Top of Data to use
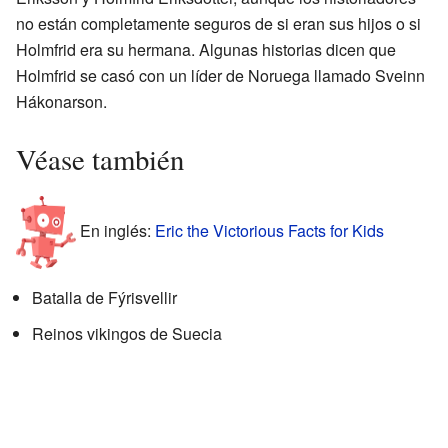
no están completamente seguros de si eran sus hijos o si
Holmfrid era su hermana. Algunas historias dicen que
Holmfrid se casó con un líder de Noruega llamado Sveinn
Hákonarson.
Véase también
En inglés:
Eric the Victorious Facts for Kids
Batalla de Fýrisvellir
Reinos vikingos de Suecia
Bottom of Data to use
### [Your task]
Apart from the images, every line above is to be given again exactly.

### [Finished exercise]
no están completamente seguros de si eran sus hijos o si
Holmfrid era su hermana. Algunas historias dicen que
Holmfrid se casó con un líder de Noruega llamado Sveinn
Hákonarson.
Véase también
En inglés:
Eric the Victorious Facts for Kids
Batalla de Fýrisvellir
Reinos vikingos de Suecia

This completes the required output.